→ EXERCISE AIM
Using the material below, return exactly the lines between the one holding "Plenos por año" and the one holding "patios de colegios", inclusive, and no others.

→ RAW DATA
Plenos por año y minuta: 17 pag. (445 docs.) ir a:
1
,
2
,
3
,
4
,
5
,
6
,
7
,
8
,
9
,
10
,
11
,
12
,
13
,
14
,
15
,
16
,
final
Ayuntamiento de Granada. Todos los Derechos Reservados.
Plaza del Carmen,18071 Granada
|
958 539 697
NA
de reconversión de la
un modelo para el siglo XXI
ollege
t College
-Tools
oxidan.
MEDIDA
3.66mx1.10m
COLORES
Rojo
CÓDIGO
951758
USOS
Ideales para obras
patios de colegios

...

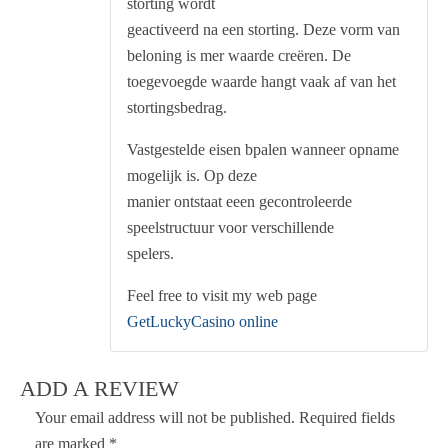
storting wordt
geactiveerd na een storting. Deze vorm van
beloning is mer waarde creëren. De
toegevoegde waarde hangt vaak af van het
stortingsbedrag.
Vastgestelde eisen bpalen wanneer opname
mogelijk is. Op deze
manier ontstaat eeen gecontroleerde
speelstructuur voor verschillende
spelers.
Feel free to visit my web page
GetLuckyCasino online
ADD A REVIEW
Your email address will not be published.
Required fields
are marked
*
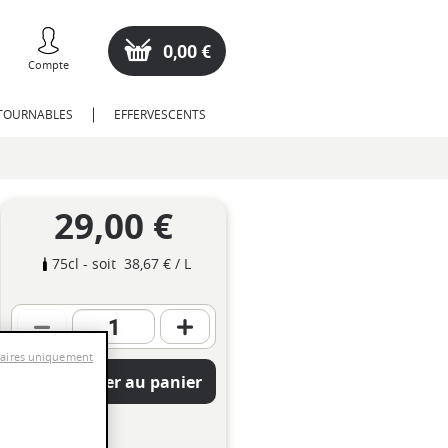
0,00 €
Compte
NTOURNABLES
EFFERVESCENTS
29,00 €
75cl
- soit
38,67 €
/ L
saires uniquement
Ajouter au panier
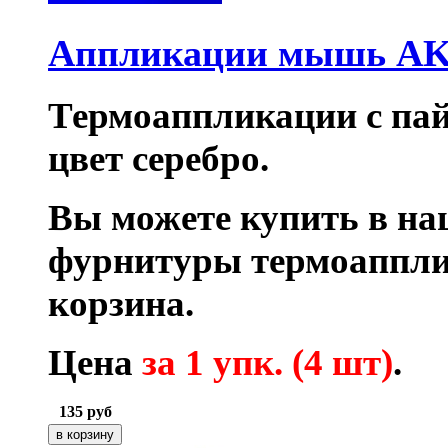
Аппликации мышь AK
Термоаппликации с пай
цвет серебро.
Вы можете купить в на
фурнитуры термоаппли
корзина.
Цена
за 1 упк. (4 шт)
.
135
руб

* * *

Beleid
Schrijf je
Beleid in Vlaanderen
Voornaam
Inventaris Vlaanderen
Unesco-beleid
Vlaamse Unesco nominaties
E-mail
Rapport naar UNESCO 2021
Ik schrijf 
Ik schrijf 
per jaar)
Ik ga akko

→ EXPECTED OUTPUT
Plenos por año y minuta: 17 pag. (445 docs.) ir a:
1
,
2
,
3
,
4
,
5
,
6
,
7
,
8
,
9
,
10
,
11
,
12
,
13
,
14
,
15
,
16
,
final
Ayuntamiento de Granada. Todos los Derechos Reservados.
Plaza del Carmen,18071 Granada
|
958 539 697
NA
de reconversión de la
un modelo para el siglo XXI
ollege
t College
-Tools
oxidan.
MEDIDA
3.66mx1.10m
COLORES
Rojo
CÓDIGO
951758
USOS
Ideales para obras
patios de colegios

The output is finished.